See CLAUDE.md for the full architecture guide, including:

  • Scanner pipeline (11 layers)
  • MCP proxy design
  • Config system and hot-reload
  • Package structure and conventions

Adding Features#

New CLI command#

  1. Create internal/cli/<command>.go with a <command>Cmd() function
  2. Register in rootCmd() in internal/cli/root.go
  3. Add tests in internal/cli/<command>_test.go

New scanner layer#

  1. Add the check function in internal/scanner/
  2. Wire into Scanner.Scan() pipeline
  3. Add metrics counter in internal/metrics/
  4. Add audit event in internal/audit/
  5. Add benchmarks in internal/scanner/scanner_bench_test.go

New DLP pattern#

  1. Add regex to config.Defaults() in internal/config/config.go
  2. Add test cases in internal/scanner/scanner_test.go
  3. Update preset configs in configs/

Dependencies#

Pipelock keeps its direct dependency set intentionally small. Any new dependency must be justified in the PR description.
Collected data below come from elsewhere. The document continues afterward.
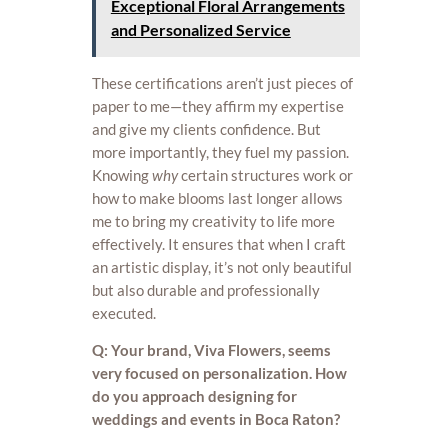
Exceptional Floral Arrangements
and Personalized Service
These certifications aren’t just pieces of
paper to me—they affirm my expertise
and give my clients confidence. But
more importantly, they fuel my passion.
Knowing
why
certain structures work or
how to make blooms last longer allows
me to bring my creativity to life more
effectively. It ensures that when I craft
an artistic display, it’s not only beautiful
but also durable and professionally
executed.
Q: Your brand, Viva Flowers, seems
very focused on personalization. How
do you approach designing for
weddings and events in Boca Raton?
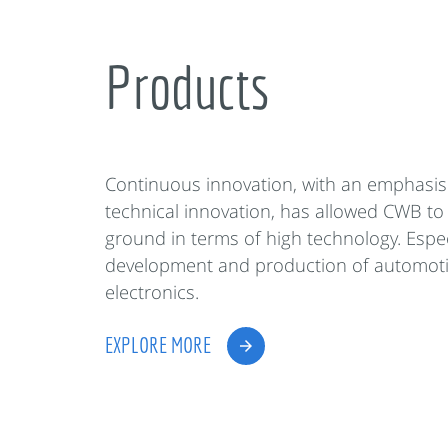
Products
Continuous innovation, with an emphasis
technical innovation, has allowed CWB to
ground in terms of high technology. Espec
development and production of automot
electronics.
EXPLORE MORE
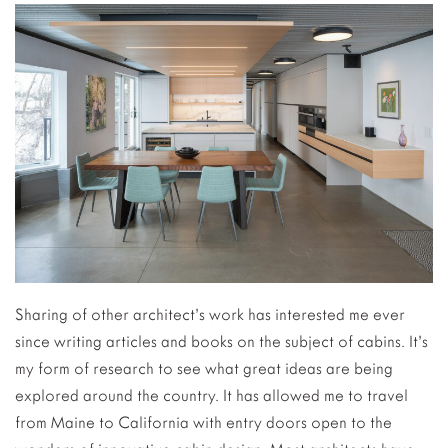
Sharing of other architect’s work has interested me ever
since writing articles and books on the subject of cabins. It’s
my form of research to see what great ideas are being
explored around the country. It has allowed me to travel
from Maine to California with entry doors open to the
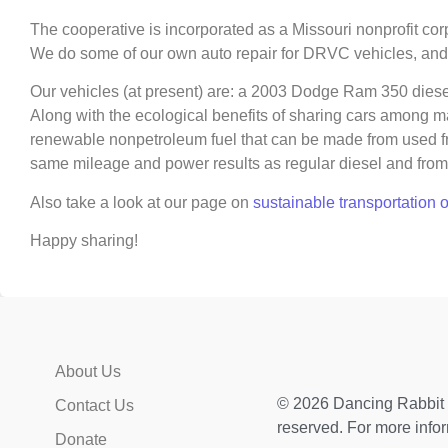
The cooperative is incorporated as a Missouri nonprofit corpo
We do some of our own auto repair for DRVC vehicles, and
Our vehicles (at present) are: a 2003 Dodge Ram 350 diese
Along with the ecological benefits of sharing cars among ma
renewable nonpetroleum fuel that can be made from used fryer
same mileage and power results as regular diesel and from 
Also take a look at our page on
sustainable transportation 
Happy sharing!
About Us
© 2026 Dancing Rabbit E
Contact Us
reserved. For more info
Donate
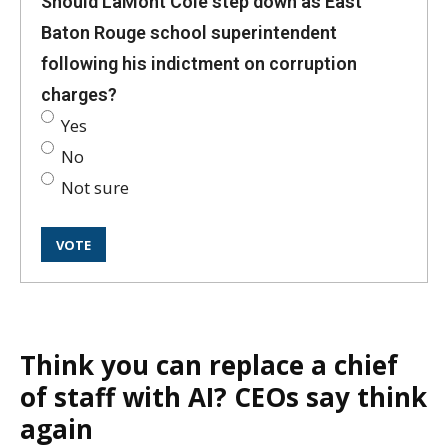
Should LaMont Cole step down as East
Baton Rouge school superintendent
following his indictment on corruption
charges?
Yes
No
Not sure
Think you can replace a chief
of staff with AI? CEOs say think
again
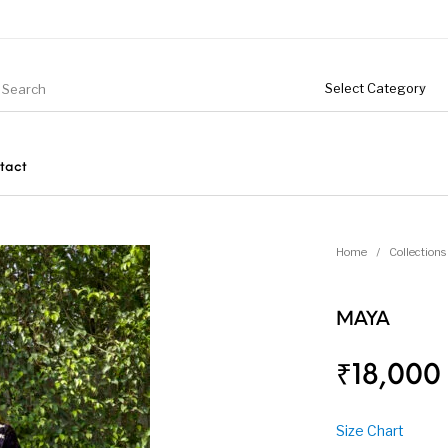
tact
Home
/
Collections
MAYA
₹
18,000
Size Chart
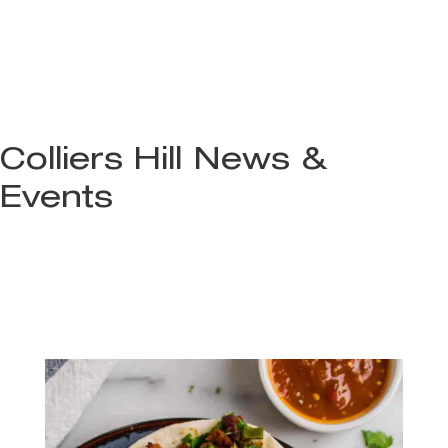
Colliers Hill News &
Events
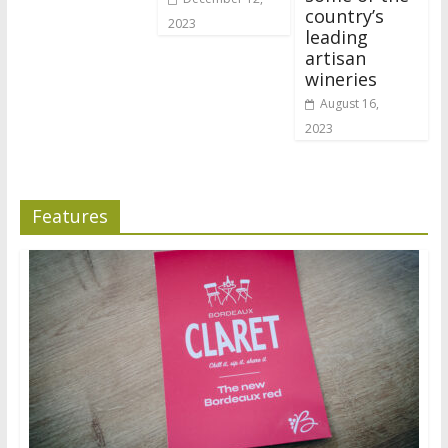
country’s
2023
leading
artisan
wineries
August 16,
2023
Features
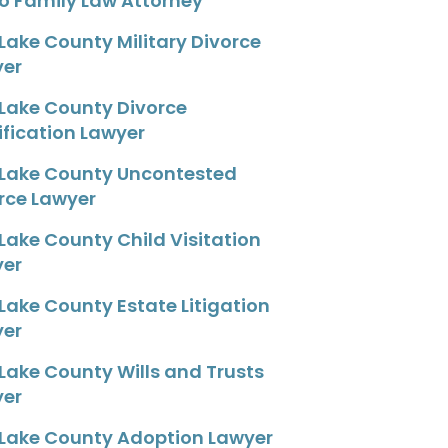
o Family Law Attorney
 Lake County Military Divorce
yer
 Lake County Divorce
fication Lawyer
 Lake County Uncontested
rce Lawyer
 Lake County Child Visitation
yer
 Lake County Estate Litigation
yer
 Lake County Wills and Trusts
yer
 Lake County Adoption Lawyer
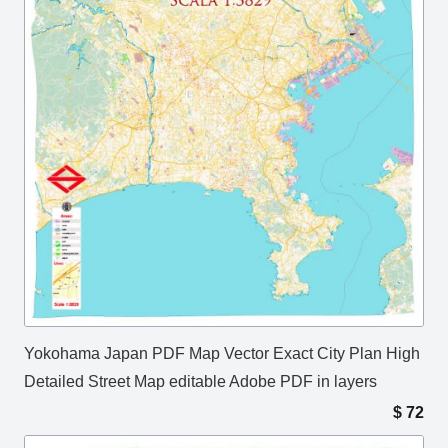
Yokohama Japan PDF Map Vector Exact City Plan High
Detailed Street Map editable Adobe PDF in layers
$
72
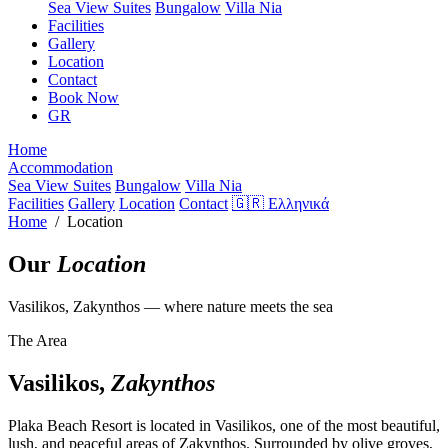
Sea View Suites
Bungalow
Villa Nia
Facilities
Gallery
Location
Contact
Book Now
GR
Home
Accommodation
Sea View Suites
Bungalow
Villa Nia
Facilities
Gallery
Location
Contact
🇬🇷 Ελληνικά
Home
/ Location
Our
Location
Vasilikos, Zakynthos — where nature meets the sea
The Area
Vasilikos,
Zakynthos
Plaka Beach Resort is located in Vasilikos, one of the most beautiful,
lush, and peaceful areas of Zakynthos. Surrounded by olive groves,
We prefer the standard library.

Security#

  • Vulnerabilities: Report via GitHub Security Advisories, NOT public issues
  • Don't weaken capability separation: the proxy must never access agent secrets
  • Don't bypass fail-closed defaults: if in doubt, block
  • See SECURITY.md for the full policy

Reporting Issues#

  • Security issues: See SECURITY.md
  • Bugs: Open a GitHub issue with steps to reproduce
  • Features: Open a GitHub issue describing the use case
  • Scanner bypasses: Use the security bypass issue template

Contributor License Agreement#

We use a Contributor License Agreement (CLA) for all contributions. When you open your first PR, the CLA Assistant bot will ask you to sign electronically. This is a one-time process that takes about 30 seconds.

The CLA is based on the Apache Individual Contributor License Agreement. It grants the project the right to use your contribution under the project's license terms while you retain ownership of your work.

License#

Pipelock uses two licenses:

  • Apache License 2.0 for the core (files without the enterprise build tag)
  • Elastic License 2.0 (ELv2) for paid multi-agent features (files with the //go:build enterprise build tag, primarily in enterprise/ with integration code in cmd/ and internal/)

By contributing to the core, you agree that your contributions will be licensed under the Apache License 2.0. Contributions to enterprise-licensed code are licensed under the Elastic License 2.0.

Each file's license is indicated by its header. When in doubt, check the file's build tag and license notice.